## Records for the task
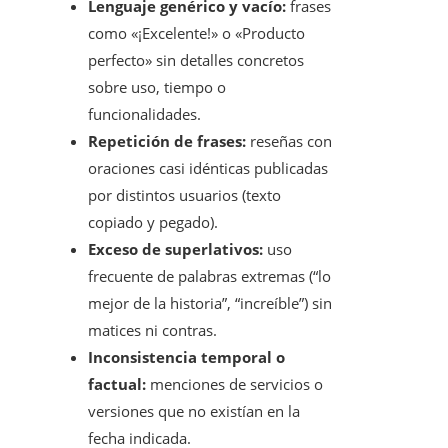
Lenguaje genérico y vacío:
frases
como «¡Excelente!» o «Producto
perfecto» sin detalles concretos
sobre uso, tiempo o
funcionalidades.
Repetición de frases:
reseñas con
oraciones casi idénticas publicadas
por distintos usuarios (texto
copiado y pegado).
Exceso de superlativos:
uso
frecuente de palabras extremas (“lo
mejor de la historia”, “increíble”) sin
matices ni contras.
Inconsistencia temporal o
factual:
menciones de servicios o
versiones que no existían en la
fecha indicada.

## Work item
Starting at the line that contains "copiado y pegado).", retype each line through the end of the listing above and nothing else.

## Output of the exercise
copiado y pegado).
Exceso de superlativos:
uso
frecuente de palabras extremas (“lo
mejor de la historia”, “increíble”) sin
matices ni contras.
Inconsistencia temporal o
factual:
menciones de servicios o
versiones que no existían en la
fecha indicada.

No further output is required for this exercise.